Tiba di lantai dua, yang ada hanya lorong di mana kanan kiri lorong itu terdiri dari beberapa kamar yang saling berhadapan. Juragan Arga mengajaknya memasuki kamar pertama, menyisakkan rasa penasaran Nuria pada deretan kamar lainnya yang entah berjumlah berapa. Namun, lagi-lagi, dirinya tak memiliki keberanian untuk sekadar bertanya.

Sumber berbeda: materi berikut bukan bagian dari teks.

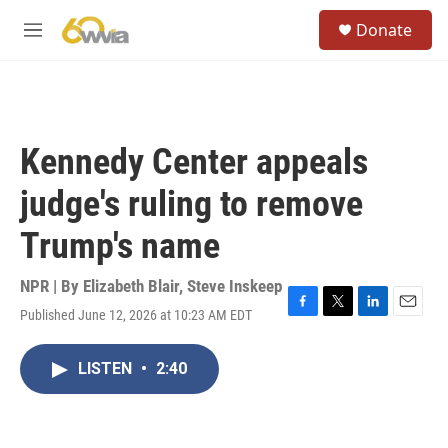
Skip to main content
S
Donate
e
M
a
e
r
n
c
u
h
u
Kennedy Center appeals
e
r
judge's ruling to remove
y
Trump's name
NPR | By
Elizabeth Blair
,
Steve Inskeep
Published June 12, 2026 at 10:23 AM EDT
F
T
L
E
a
w
i
m
c
i
n
a
LISTEN
•
2:40
e
t
k
i
b
t
e
l
o
e
d
o
r
I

Kamar tersebut cukup luas, di mana sebuah tempat tidur besar berada di samping jendela yang menghubungkan dengan balkon. Juntaian tirai putih memberikan kesan elegan, senada dengan seprai yang terpasang di atas tempat tidur yang tampaknya begitu empuk. Berbeda sekali dengan tempat tidur Nuria di rumah Paman Nursam, yang mana hanya menggelar kasur lantai sebagai alasnya.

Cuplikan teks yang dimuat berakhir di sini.